== Task ==
Look below. Copy each line that has "nieuwe" in it.

(Entries taken from a collection)
- - -
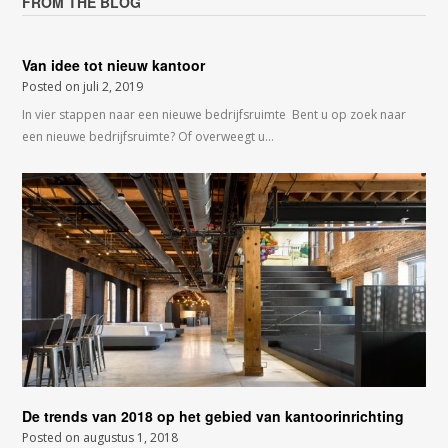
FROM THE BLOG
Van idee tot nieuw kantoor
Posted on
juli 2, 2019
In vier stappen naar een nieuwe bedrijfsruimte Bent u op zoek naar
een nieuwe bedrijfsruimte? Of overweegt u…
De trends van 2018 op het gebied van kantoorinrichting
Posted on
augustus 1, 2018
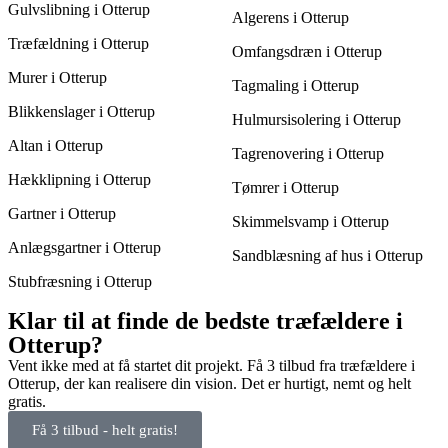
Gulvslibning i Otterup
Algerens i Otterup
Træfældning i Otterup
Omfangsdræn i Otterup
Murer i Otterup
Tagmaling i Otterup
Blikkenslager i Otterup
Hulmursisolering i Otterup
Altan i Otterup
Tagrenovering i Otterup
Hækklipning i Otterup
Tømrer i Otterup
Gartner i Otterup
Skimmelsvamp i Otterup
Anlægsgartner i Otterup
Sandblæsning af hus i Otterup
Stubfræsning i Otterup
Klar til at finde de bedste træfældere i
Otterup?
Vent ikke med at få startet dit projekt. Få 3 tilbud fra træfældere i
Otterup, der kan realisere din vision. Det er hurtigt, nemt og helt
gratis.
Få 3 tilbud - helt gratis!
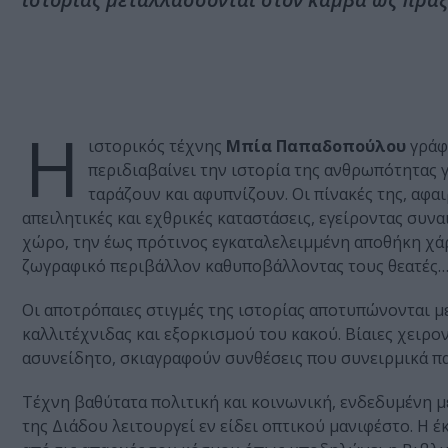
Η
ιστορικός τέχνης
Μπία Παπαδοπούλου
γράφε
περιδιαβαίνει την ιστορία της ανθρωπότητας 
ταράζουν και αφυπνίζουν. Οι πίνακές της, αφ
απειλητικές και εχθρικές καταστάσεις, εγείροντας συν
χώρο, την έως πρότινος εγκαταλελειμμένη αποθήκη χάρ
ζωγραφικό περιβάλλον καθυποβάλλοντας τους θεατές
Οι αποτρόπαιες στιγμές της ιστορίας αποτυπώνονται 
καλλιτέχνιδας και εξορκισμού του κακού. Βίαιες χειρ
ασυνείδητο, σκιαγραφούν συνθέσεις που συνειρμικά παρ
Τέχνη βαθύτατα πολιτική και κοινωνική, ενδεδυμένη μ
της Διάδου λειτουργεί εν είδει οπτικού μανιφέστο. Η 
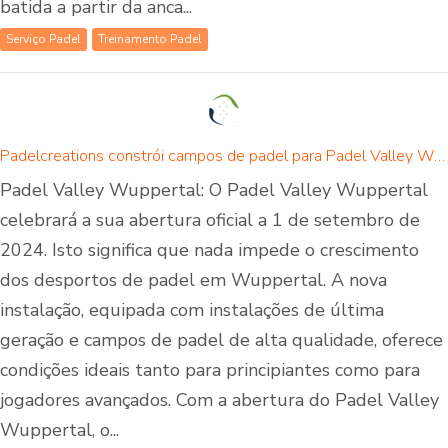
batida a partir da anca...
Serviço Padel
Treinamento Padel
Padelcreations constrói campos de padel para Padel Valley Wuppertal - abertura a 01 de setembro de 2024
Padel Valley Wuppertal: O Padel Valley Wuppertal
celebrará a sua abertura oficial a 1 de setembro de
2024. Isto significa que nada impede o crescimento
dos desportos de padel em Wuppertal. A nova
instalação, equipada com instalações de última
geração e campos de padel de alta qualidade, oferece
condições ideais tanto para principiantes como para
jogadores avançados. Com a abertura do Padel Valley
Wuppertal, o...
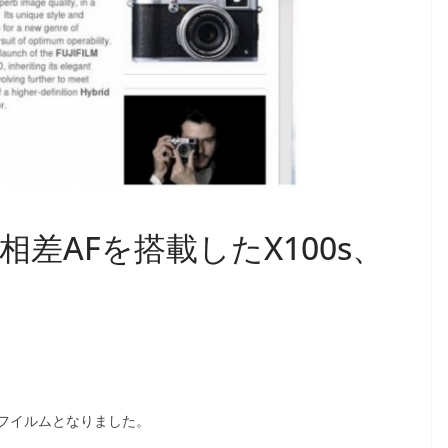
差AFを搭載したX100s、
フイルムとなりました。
- - -
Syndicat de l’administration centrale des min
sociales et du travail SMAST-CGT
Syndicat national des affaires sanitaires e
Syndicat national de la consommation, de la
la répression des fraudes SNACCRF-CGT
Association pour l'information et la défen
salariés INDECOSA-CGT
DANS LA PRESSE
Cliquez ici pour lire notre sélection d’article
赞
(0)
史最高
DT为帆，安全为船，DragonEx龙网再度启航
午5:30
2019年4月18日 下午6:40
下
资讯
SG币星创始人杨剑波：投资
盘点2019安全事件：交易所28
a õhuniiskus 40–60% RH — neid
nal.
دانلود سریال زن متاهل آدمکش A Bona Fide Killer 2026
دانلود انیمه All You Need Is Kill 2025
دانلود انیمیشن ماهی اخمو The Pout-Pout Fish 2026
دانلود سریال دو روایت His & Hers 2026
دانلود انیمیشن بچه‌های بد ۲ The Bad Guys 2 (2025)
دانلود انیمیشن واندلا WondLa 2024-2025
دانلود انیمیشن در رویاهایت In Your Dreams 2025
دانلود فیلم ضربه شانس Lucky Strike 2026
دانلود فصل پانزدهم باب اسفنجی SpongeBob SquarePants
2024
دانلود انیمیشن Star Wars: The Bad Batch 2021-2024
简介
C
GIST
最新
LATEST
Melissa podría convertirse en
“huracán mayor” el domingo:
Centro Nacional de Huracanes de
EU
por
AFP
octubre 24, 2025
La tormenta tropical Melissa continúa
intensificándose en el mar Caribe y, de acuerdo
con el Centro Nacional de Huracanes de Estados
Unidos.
- - -
== Response for this exercise ==
In vier stappen naar een nieuwe bedrijfsruimte Bent u op zoek naar
een nieuwe bedrijfsruimte? Of overweegt u…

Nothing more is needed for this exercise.